** THE PROBLEM **
Write the records out again exactly, leaving no images in.

** DATASET CONTENT follows **

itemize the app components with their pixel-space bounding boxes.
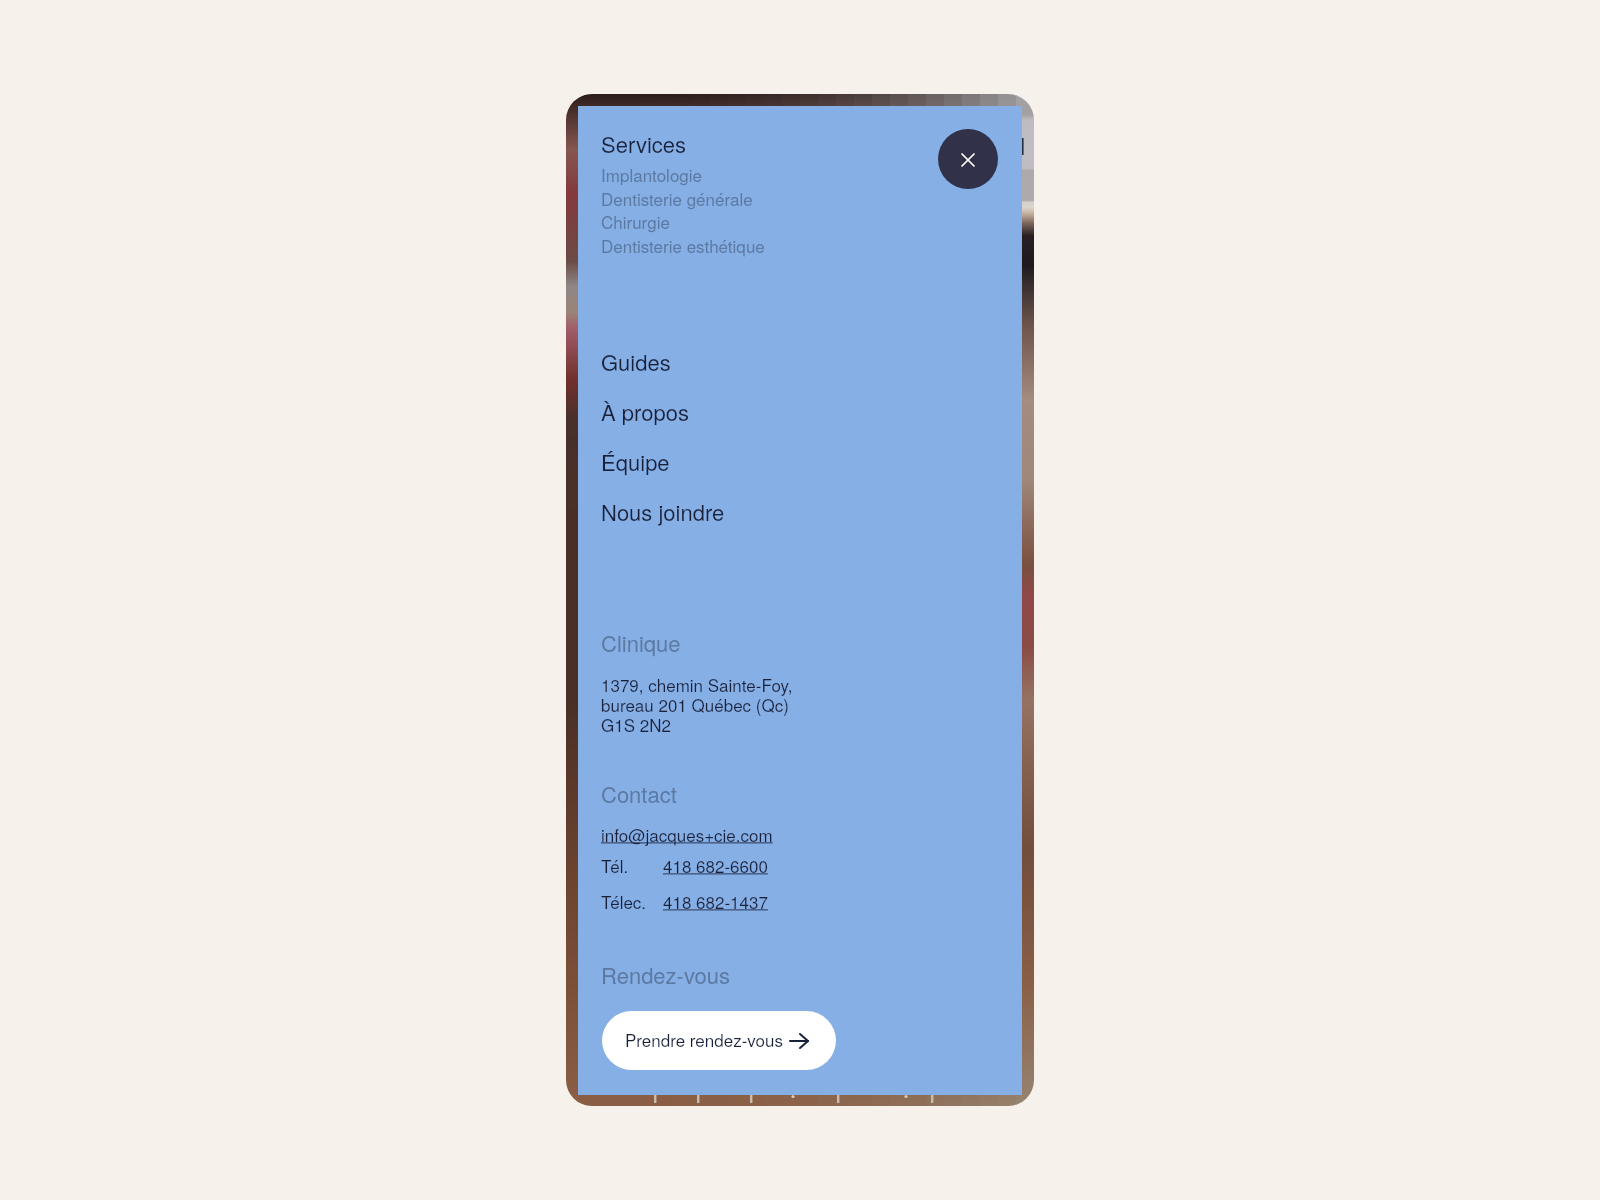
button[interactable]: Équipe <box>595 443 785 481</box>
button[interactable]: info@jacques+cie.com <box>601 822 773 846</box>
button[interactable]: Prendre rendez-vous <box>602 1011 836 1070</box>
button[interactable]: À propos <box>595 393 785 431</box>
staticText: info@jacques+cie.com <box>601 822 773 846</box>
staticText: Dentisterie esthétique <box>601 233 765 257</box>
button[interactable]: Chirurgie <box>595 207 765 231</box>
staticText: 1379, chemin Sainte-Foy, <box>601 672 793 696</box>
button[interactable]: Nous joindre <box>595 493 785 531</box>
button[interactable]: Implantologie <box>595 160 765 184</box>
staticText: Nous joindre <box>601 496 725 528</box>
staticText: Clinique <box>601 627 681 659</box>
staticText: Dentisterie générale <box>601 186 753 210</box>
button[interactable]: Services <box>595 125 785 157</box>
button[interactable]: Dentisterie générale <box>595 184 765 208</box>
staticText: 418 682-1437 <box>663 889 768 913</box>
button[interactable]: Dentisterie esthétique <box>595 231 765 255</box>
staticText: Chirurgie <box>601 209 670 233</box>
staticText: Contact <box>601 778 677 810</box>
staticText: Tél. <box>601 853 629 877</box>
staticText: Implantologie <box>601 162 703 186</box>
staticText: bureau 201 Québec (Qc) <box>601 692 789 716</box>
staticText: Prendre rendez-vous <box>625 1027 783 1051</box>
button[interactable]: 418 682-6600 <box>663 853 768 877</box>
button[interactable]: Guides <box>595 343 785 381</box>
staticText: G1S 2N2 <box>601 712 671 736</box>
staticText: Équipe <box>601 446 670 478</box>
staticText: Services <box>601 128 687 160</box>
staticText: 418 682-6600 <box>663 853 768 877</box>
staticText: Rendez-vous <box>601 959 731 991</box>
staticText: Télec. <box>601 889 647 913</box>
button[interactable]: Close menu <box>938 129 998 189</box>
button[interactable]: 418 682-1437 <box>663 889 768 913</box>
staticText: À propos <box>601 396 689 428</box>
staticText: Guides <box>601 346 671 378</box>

** End of DATASET CONTENT **

** EXERCISE SOLUTION **
itemize the app components with their pixel-space bounding boxes.
button[interactable]: Équipe <box>595 443 785 481</box>
button[interactable]: info@jacques+cie.com <box>601 822 773 846</box>
button[interactable]: Prendre rendez-vous <box>602 1011 836 1070</box>
button[interactable]: À propos <box>595 393 785 431</box>
staticText: info@jacques+cie.com <box>601 822 773 846</box>
staticText: Dentisterie esthétique <box>601 233 765 257</box>
button[interactable]: Chirurgie <box>595 207 765 231</box>
staticText: 1379, chemin Sainte-Foy, <box>601 672 793 696</box>
button[interactable]: Nous joindre <box>595 493 785 531</box>
button[interactable]: Implantologie <box>595 160 765 184</box>
staticText: Nous joindre <box>601 496 725 528</box>
staticText: Clinique <box>601 627 681 659</box>
staticText: Dentisterie générale <box>601 186 753 210</box>
button[interactable]: Services <box>595 125 785 157</box>
button[interactable]: Dentisterie générale <box>595 184 765 208</box>
staticText: 418 682-1437 <box>663 889 768 913</box>
button[interactable]: Dentisterie esthétique <box>595 231 765 255</box>
staticText: Chirurgie <box>601 209 670 233</box>
staticText: Contact <box>601 778 677 810</box>
staticText: Tél. <box>601 853 629 877</box>
staticText: Implantologie <box>601 162 703 186</box>
staticText: bureau 201 Québec (Qc) <box>601 692 789 716</box>
staticText: Prendre rendez-vous <box>625 1027 783 1051</box>
button[interactable]: 418 682-6600 <box>663 853 768 877</box>
button[interactable]: Guides <box>595 343 785 381</box>
staticText: G1S 2N2 <box>601 712 671 736</box>
staticText: Équipe <box>601 446 670 478</box>
staticText: Services <box>601 128 687 160</box>
staticText: 418 682-6600 <box>663 853 768 877</box>
staticText: Rendez-vous <box>601 959 731 991</box>
staticText: Télec. <box>601 889 647 913</box>
button[interactable]: Close menu <box>938 129 998 189</box>
button[interactable]: 418 682-1437 <box>663 889 768 913</box>
staticText: À propos <box>601 396 689 428</box>
staticText: Guides <box>601 346 671 378</box>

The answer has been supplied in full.